**ACTION ITEM**
Every line below that holds "danh" must be copied.
┄┄┄┄┄┄┄┄┄┄
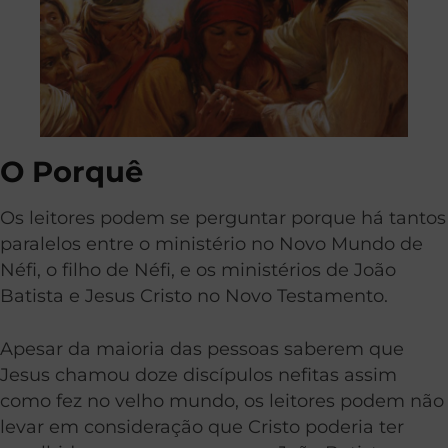
O Porquê
Os leitores podem se perguntar porque há tantos
paralelos entre o ministério no Novo Mundo de
Néfi, o filho de Néfi, e os ministérios de João
Batista e Jesus Cristo no Novo Testamento.
Apesar da maioria das pessoas saberem que
Jesus chamou doze discípulos nefitas assim
como fez no velho mundo, os leitores podem não
levar em consideração que Cristo poderia ter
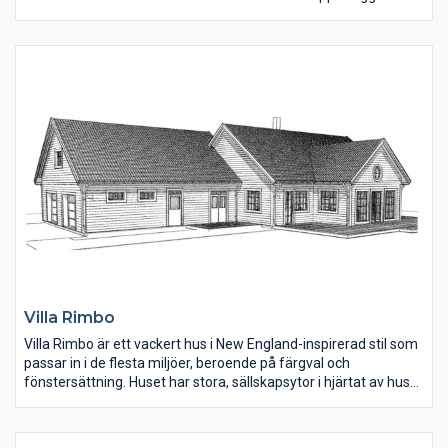
barnsovrum, allrum, tvättstuga och det mindre badrummet.
Huset går även att anpassa till sadeltak.
Villa Rimbo
Villa Rimbo är ett vackert hus i New England-inspirerad stil som
passar in i de flesta miljöer, beroende på färgval och
fönstersättning. Huset har stora, sällskapsytor i hjärtat av huset
och rymliga sovrum. En lyxig detalj är den stora klädkammaren
och badrummet i anslutning till det stora sovrummet.
Garagedelen med dubbelgarage rymmer också tvättstuga, ett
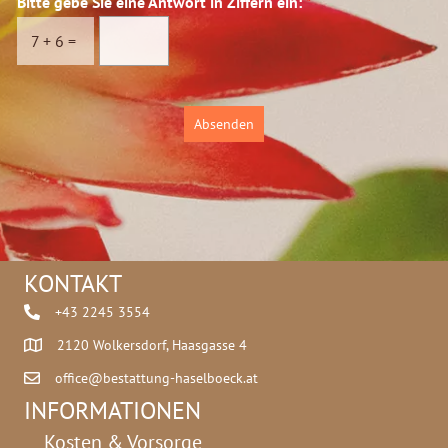
Bitte gebe Sie eine Antwort in Ziffern ein:
*
s
r
c
n
7
+
6
=
h
a
u
m
t
e
z
g
Absenden
*
e
b
e
KONTAKT
+43 2245 3554
2120 Wolkersdorf, Haasgasse 4
office@bestattung-haselboeck.at
INFORMATIONEN
Kosten & Vorsorge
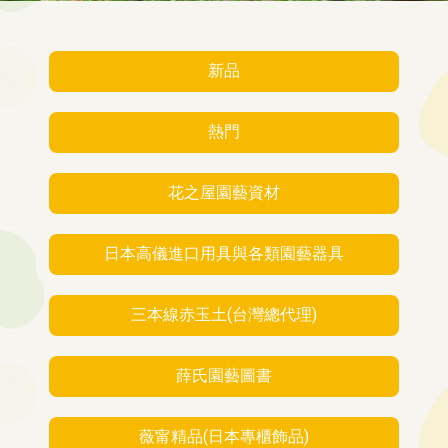
新品
熱門
花之屋園藝資材
日本高儀進口用具與各類園藝器具
三本線赤玉土(台灣總代理)
薛氏園藝圖書
薇甯精品(日本專櫃飾品)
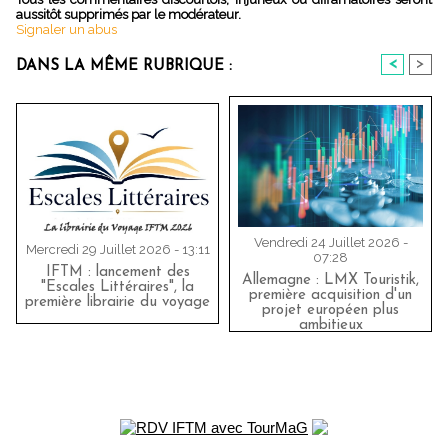
aussitôt supprimés par le modérateur.
Signaler un abus
<
>
DANS LA MÊME RUBRIQUE :
Vendredi 24 Juillet 2026 -
Mercredi 29 Juillet 2026 - 13:11
07:28
IFTM : lancement des
Allemagne : LMX Touristik,
"Escales Littéraires", la
première acquisition d'un
première librairie du voyage
projet européen plus
ambitieux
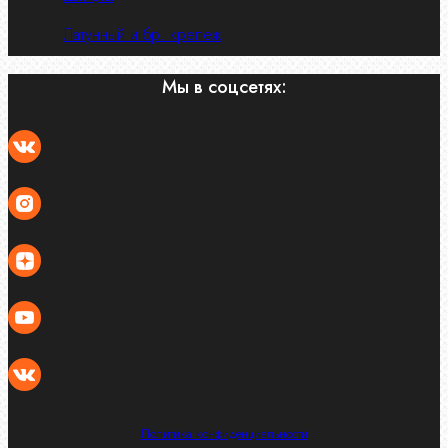
Латунный и бр. крепеж
Мы в соцсетях:
Политика конфиденциальности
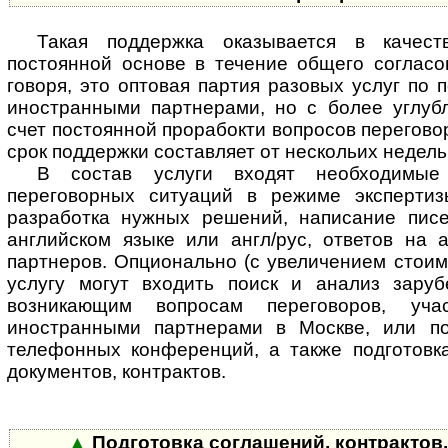
Такая поддержка оказывается в качес
постоянной основе в течение общего согласо
говоря, это оптовая партия разовых услуг по 
иностранными партнерами, но с более углу
счет постоянной прорабокти вопросов перегово
срок поддержки составляет от нескольих недель
В состав услуги входят необходимые
переговорных ситуаций в режиме экспертиз
разработка нужных решений, написание пис
английском языке или англ/рус, ответов на 
партнеров. Опционально (с увеличением стоим
услугу могут входить поиск и анализ зару
возникающим вопросам переговоров, уч
иностранными партнерами в Москве, или п
телефонных конференций, а также подготовка
документов, контрактов.
▲
Подготовка соглашений, контрактов,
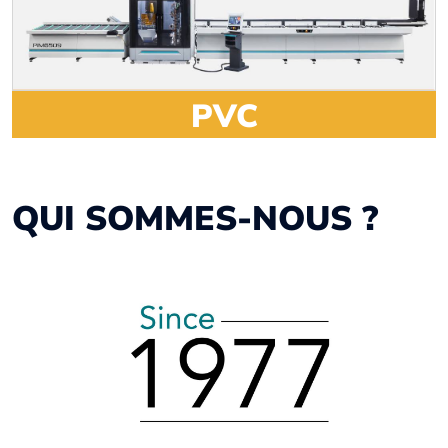
PVC
QUI SOMMES-NOUS ?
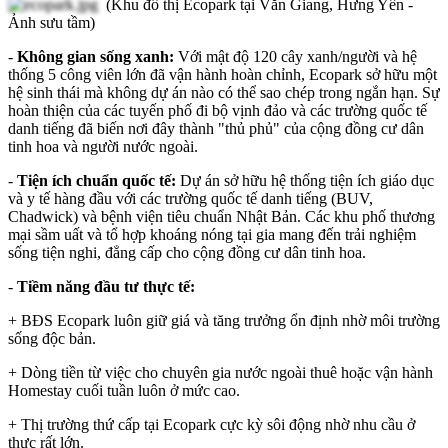
(Khu đô thị Ecopark tại Văn Giang, Hưng Yên -
Ảnh sưu tầm)
-
Không gian sống xanh:
Với mật độ 120 cây xanh/người và hệ
thống 5 công viên lớn đã vận hành hoàn chỉnh, Ecopark sở hữu một
hệ sinh thái mà không dự án nào có thể sao chép trong ngắn hạn. Sự
hoàn thiện của các tuyến phố đi bộ vịnh đảo và các trường quốc tế
danh tiếng đã biến nơi đây thành "thủ phủ" của cộng đồng cư dân
tinh hoa và người nước ngoài.
-
Tiện ích chuẩn quốc tế:
Dự án sở hữu hệ thống tiện ích giáo dục
và y tế hàng đầu với các trường quốc tế danh tiếng (BUV,
Chadwick) và bệnh viện tiêu chuẩn Nhật Bản. Các khu phố thương
mại sầm uất và tổ hợp khoáng nóng tại gia mang đến trải nghiệm
sống tiện nghi, đẳng cấp cho cộng đồng cư dân tinh hoa.
-
Tiềm năng đầu tư thực tế:
+ BĐS Ecopark luôn giữ giá và tăng trưởng ổn định nhờ môi trường
sống độc bản.
+ Dòng tiền từ việc cho chuyên gia nước ngoài thuê hoặc vận hành
Homestay cuối tuần luôn ở mức cao.
+ Thị trường thứ cấp tại Ecopark cực kỳ sôi động nhờ nhu cầu ở
thực rất lớn.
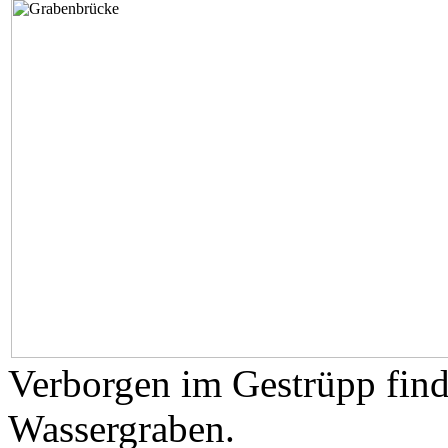
Verborgen im Gestrüpp find
Wassergraben.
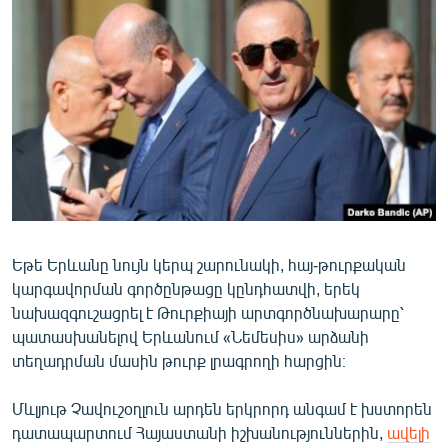
ՄԻՋԱԶԳԱՅԻՆ
ՄՇԱԿՈՒՅԹ
ՍՊՈՐՏ
ՄԵԿՆԱԲԱՆՈՒԹՅՈՒՆ
ՏՏ ԵՒ ԻՆՏԵՐՆԵՏ
ԿՈՐՈՆԱՎԻՐՈՒՍ
ԱՐԽԻՎ
Եթե Երևանը նույն կերպ շարունակի, հայ-թուրքական
ՏԵՍԱՆՅՈՒԹԵՐ
կարգավորման գործընթացը կընդհատվի, երեկ
ԲԱՆԱՎԵՃ
նախազգուշացրել է Թուրքիայի արտգործնախարարը՝
պատասխանելով Երևանում «Նեմեսիս» արձանի
ՁԳՏԵԼՈՎ ԼԱՎԱԳՈՒՅՆԻՆ
տեղադրման մասին թուրք լրագրողի հարցին։
ՓՈԴՔԱՍԹ
Մևլյութ Չավուշօղլուն արդեն երկրորդ անգամ է խստորեն
Հայերեն
դատապարտում Հայաստանի իշխանություններին,
ավելի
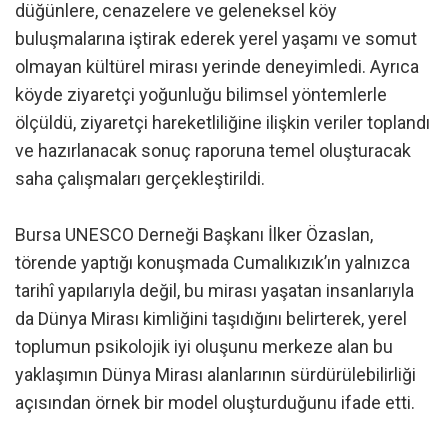
düğünlere, cenazelere ve geleneksel köy
buluşmalarına iştirak ederek yerel yaşamı ve somut
olmayan kültürel mirası yerinde deneyimledi. Ayrıca
köyde ziyaretçi yoğunluğu bilimsel yöntemlerle
ölçüldü, ziyaretçi hareketliliğine ilişkin veriler toplandı
ve hazırlanacak sonuç raporuna temel oluşturacak
saha çalışmaları gerçekleştirildi.
Bursa UNESCO Derneği Başkanı İlker Özaslan,
törende yaptığı konuşmada Cumalıkızık’ın yalnızca
tarihî yapılarıyla değil, bu mirası yaşatan insanlarıyla
da Dünya Mirası kimliğini taşıdığını belirterek, yerel
toplumun psikolojik iyi oluşunu merkeze alan bu
yaklaşımın Dünya Mirası alanlarının sürdürülebilirliği
açısından örnek bir model oluşturduğunu ifade etti.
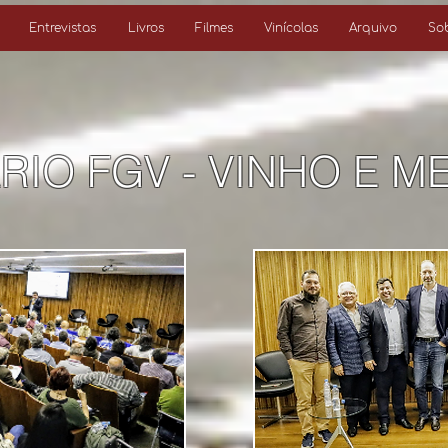
Entrevistas
Livros
Filmes
Vinícolas
Arquivo
So
RIO FGV - VINHO E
┄┄┄┄┄┄┄┄┄┄
**ANSWER BELOW**
danh tiếng đã biến nơi đây thành "thủ phủ" của cộng đồng cư dân
và y tế hàng đầu với các trường quốc tế danh tiếng (BUV,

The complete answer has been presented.